Drop dough by teaspoonful or small cookie scoop on nonstick cookie sheet and bake at 350° for 8 to 10 minutes. Remove cookies from sheet immediately.
Makes approximately 8 dozen.
Icing:
2 cups powdered sugar
2 tablespoons boiling water
Pinch of salt
Dash of vanilla extract
1/2 cup marshmallow cream
Mix first 4 ingredients thoroughly, then add the marshmallow cream. Icing will stay soft. Make sure cookies have cooled before icing them.
Carrying on a tradition
Beverly Wessels has a Norwegian heritage, but it wasn’t until she got married to her husband, Roger, 44 years ago that she found about the traditional Norwegian cookies known as Kringla.
Wessels said they had gotten married in April and her husband’s mother died the next January. It was then she found out that his mother made the best Kringla, soft Norwegian cookies with a hint of sweetness that melt in your mouth.
Wessels started making the cookies, and now she is the only one in her husband’s family who makes them.
She makes them mainly at Christmas, but sometimes has gotten calls to make them in May.
She has made as many as 50 dozen at a time in May for St. John’s Lutheran Community, where she used to be a registered nurse. She also used to make them for Sons of Norway events and the Big Island Rendezvous.

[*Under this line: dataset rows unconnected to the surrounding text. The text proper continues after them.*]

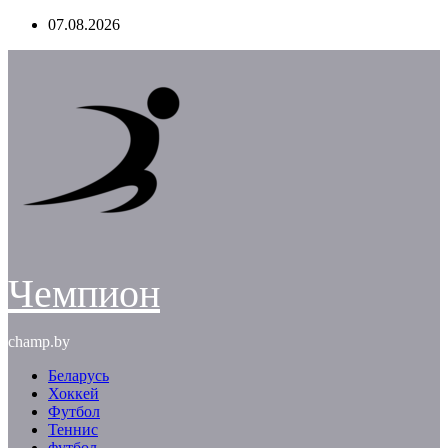
Перейти
07.08.2026
к
содержимому
Чемпион
champ.by
Беларусь
Хоккей
Футбол
Теннис
футбол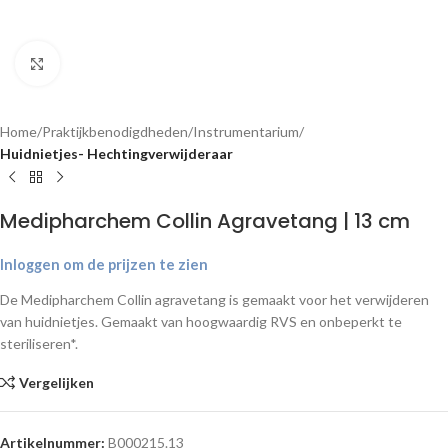
Klik om te vergroten
Home
Praktijkbenodigdheden
Instrumentarium
Huidnietjes- Hechtingverwijderaar
Medipharchem Collin Agravetang | 13 cm
Inloggen om de prijzen te zien
De Medipharchem Collin agravetang is gemaakt voor het verwijderen
van huidnietjes. Gemaakt van hoogwaardig RVS en onbeperkt te
steriliseren*.
Vergelijken
Artikelnummer:
B000215.13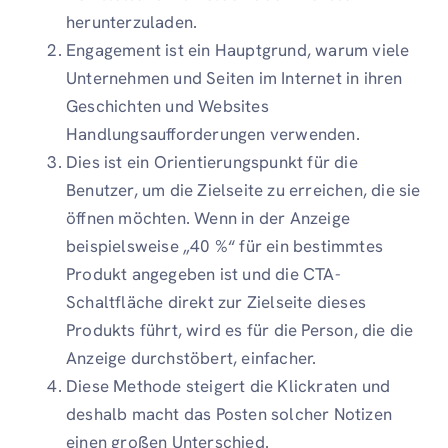
herunterzuladen.
Engagement ist ein Hauptgrund, warum viele
Unternehmen und Seiten im Internet in ihren
Geschichten und Websites
Handlungsaufforderungen verwenden.
Dies ist ein Orientierungspunkt für die
Benutzer, um die Zielseite zu erreichen, die sie
öffnen möchten. Wenn in der Anzeige
beispielsweise „40 %“ für ein bestimmtes
Produkt angegeben ist und die CTA-
Schaltfläche direkt zur Zielseite dieses
Produkts führt, wird es für die Person, die die
Anzeige durchstöbert, einfacher.
Diese Methode steigert die Klickraten und
deshalb macht das Posten solcher Notizen
einen großen Unterschied.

She said she likes to pass them out particularly at Christmastime to remind people of Jesus Christ’s love.
Kringla
1 1/2 cups sugar
1 medium egg, beaten
2 1/2 cups commercial Hy-Vee sour cream
4 cups Gold Medal flour
2 teaspoons soda
1/4 teaspoon salt
Heat oven to 350°F. Mix sugar, egg and sour cream. Mix flour, soda and salt. Blend into cream mixture.
Put in refrigerator to cool, covered with a dish towel. (Put in the refrigerator the day before you want to make the cookies to allow dough to chill 6 to 8 hours.)
Put ice in a larger bowl, and then place smaller bowl with the dough in it on top of the ice while you prepare the cookies to bake. Use a pastry board covered with cloth. Sprinkle Gold Medal flour lightly over the board. Use a small cookie scoop approximately a teaspoon to a tablespoon in size and scoop out dough. Work the dough into the flour. Roll out dough to about 6 inches in length, about the width of a finger. Fashion into shape of a pretzel. Place about 15 on a lightly greased cookie sheet about 3 inches apart.
Bake for 10 to 12 minutes until lightly browned. If too brown, cookies will be crisp.
Makes 5 to 6 dozen, depending on size.
A sweet delight
Though how she makes them has changed from the way her mother and ancestors did, Min Westland is happy to carry on a Dutch tradition in her family of making Strop Knipers, also known as syrup pinchers.
Westland said all four of her grandparents came from Holland, and her father was born in Holland, too. The recipe for the syrup pinchers originated in 1905 with the John and Hazel Van Wilgen family.
Westland said her grandmother brought the iron they were made in when she came to the United States from Holland. The tradition was to make the Strop Knipers for Christmas and New Year’s.
Though the cookies were originally made with the iron over hot coals in an old cook stove, Westland now makes the cookies with a pizelle iron, and then heats up the filling over the stove.
“These are by far my favorite and the ones I have the most memories tied to,” she said.
The original recipe states, “Eating these sweet delights is the best part! These syrup pinchers could be hazardous to anyone with a cavity!”
Strop Knipers
Dough:
4 cups of flour
1 teaspoon cinnamon
1/2 cup cold water
1/2 cups lard (shortening)
2 tablespoons sugar
Roll into balls (walnut size) and cook on a strop knifer iron to flatten. (You could use a pizella iron for approximately 2 minutes. Squeeze iron and let go.) Cut apart immediately.
Filling:
1 tablespoon butter
1 cup dark syrup
2 cups brown sugar
1 teaspoon cinnamon
Boil filling ingredients together 1 minute. Put about 1 teaspoon in each syrup pincher.